Overall, it was a good conference and I had a blast. I met some new and interesting people. (And not the weirdos that are usually drawn to me) Kudos to William Bilancio, Tom Limoncelli, and the entire planning and organizing committees. They've already begun to consider the next conference and I'm sure this one will be even better.

Friday, May 7, 2010

LOPSA-NJ’s PICC








I'm at LOPSA-NJ’s PICC conference in sunny New Brunswick, NJ. I've taken Matt Simmons' challenge to blog about the conference (and restart this long neglected blog).The first session I'm attending is Tom Limoncelli's Time Management for System Administrator's - A New Approach. This talk was a whirlwind tour of his classic book Time Management for System Administrators but slightly rearrange, redone and updated.

This was the first time I was able to hear Tom speak formally. I was especially looking forward to this talk since it is based upon the book that radically changed my outlook on doing my job. It was everything I was expecting and more. Sometimes, a refresher course in a subject that you're familiar with can change your way of thinking. A couple of tips that I picked up were:
  • Keep a single calendar with your work and personal events. And, be sure to write everything down.
  • A reminder that I have to find a todo list manager or GTD app for my new Droid Incredible. Since the Android platform is a competitor to the iPhone, I don't see Apple supporting syncing to the phone in the near future. (More on the phone in a later post.)
  • Go over your notes at the end of the day and move incomplete tasks to the next day (or even further out).
  • Remind my co-workers about the 30 minute rule.
  • Tom mentioned that he keeps a lab notebook. I tend to keep everything on one pad and things can sometimes get lost.
  • An interesting idea was to put contact information for the helpdesk onto the desktop wallpaper. I'll have to play around with this.
The second session was also hosted by Tom Limoncelli. This one was titled: Help, Everyone hates our IT Department. This was sort of an extension of the first session. The key bullet points for me were:
  • How do users get help? And, do they know who to call and when.
  • Has the scope of support been clearly defined?
  • What is the definition of an Emergency?
The major takeaway that I had from this session was: If you can manage expectations and communications, it will help to manage the perception of the IT department. (I will probably revise this statement later, after I've had a chance to think about it.)

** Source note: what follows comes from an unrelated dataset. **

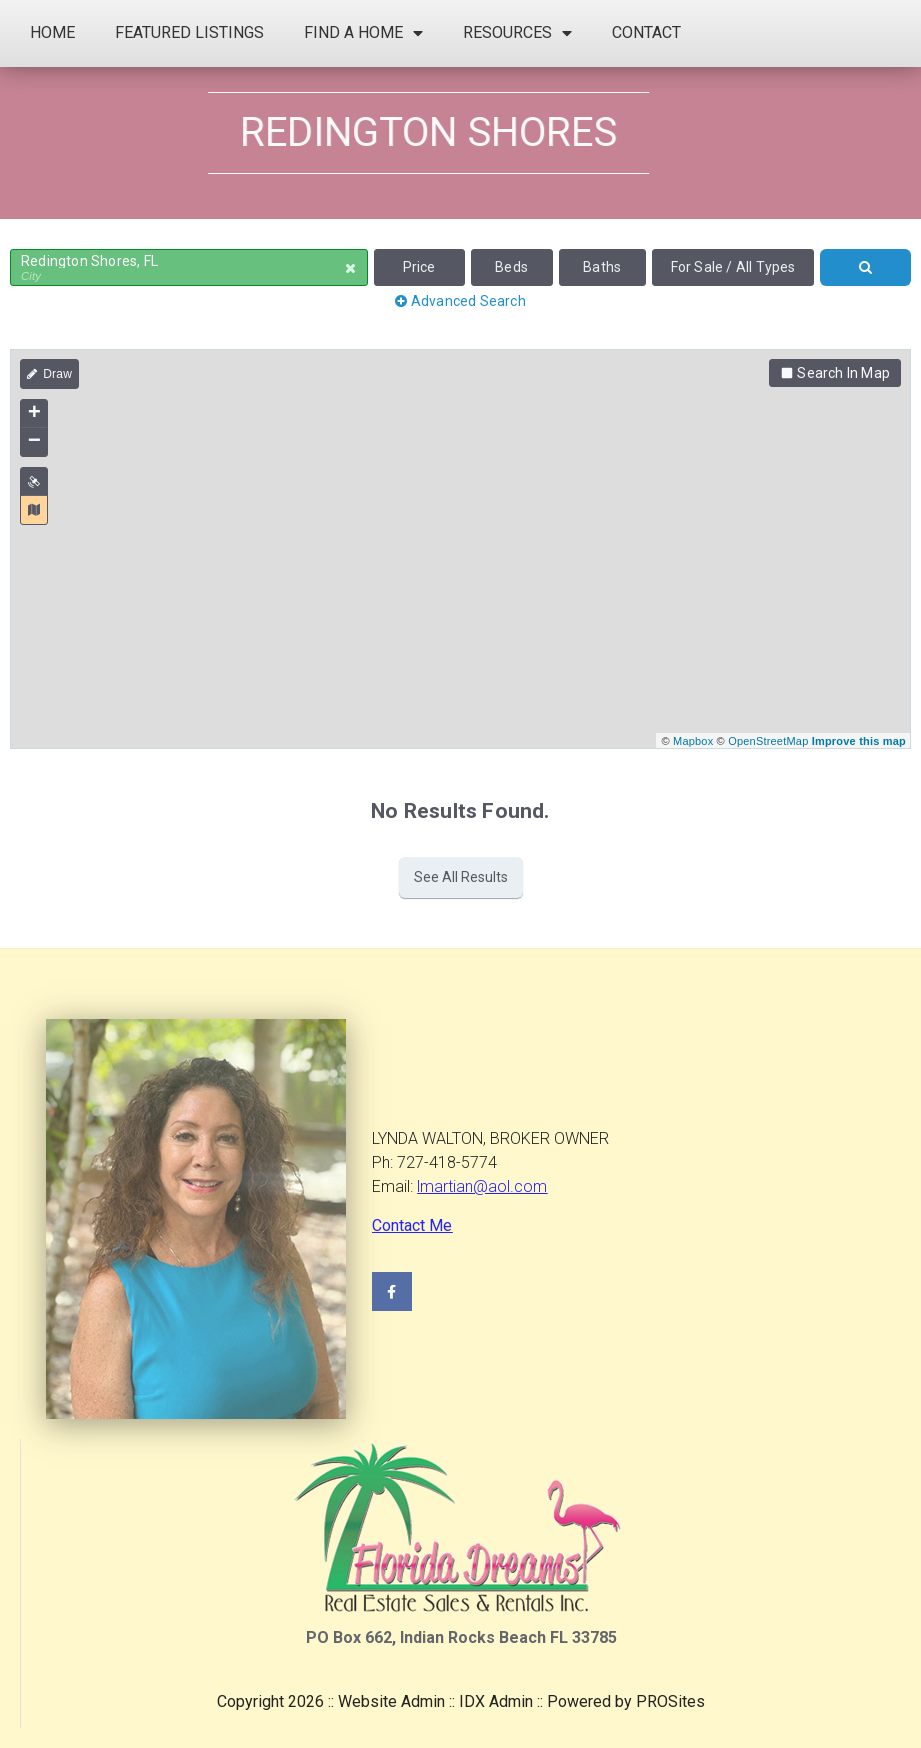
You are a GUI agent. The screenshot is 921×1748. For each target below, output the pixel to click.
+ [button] (34, 414)
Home (52, 32)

The evening ended with a talk by David Blank-Edelman - Through the Lens Geeky: How SysAdmins are Portrayed in Pop Culture. His presentation showed several film clips portraying SysAdmins from the 50's through recent films. The good, the bad, the unrealistic (of both sides) were shown.

During the second session I texted one of my friends the title of the session I was in. Her response was : Everyone doesn't hate the IT department, they just misunderstand you. Both Tom's and David's presentations drove this point home. When I get back, I'll be musing over this. How do I change perception? How can we (better) publicize what we do?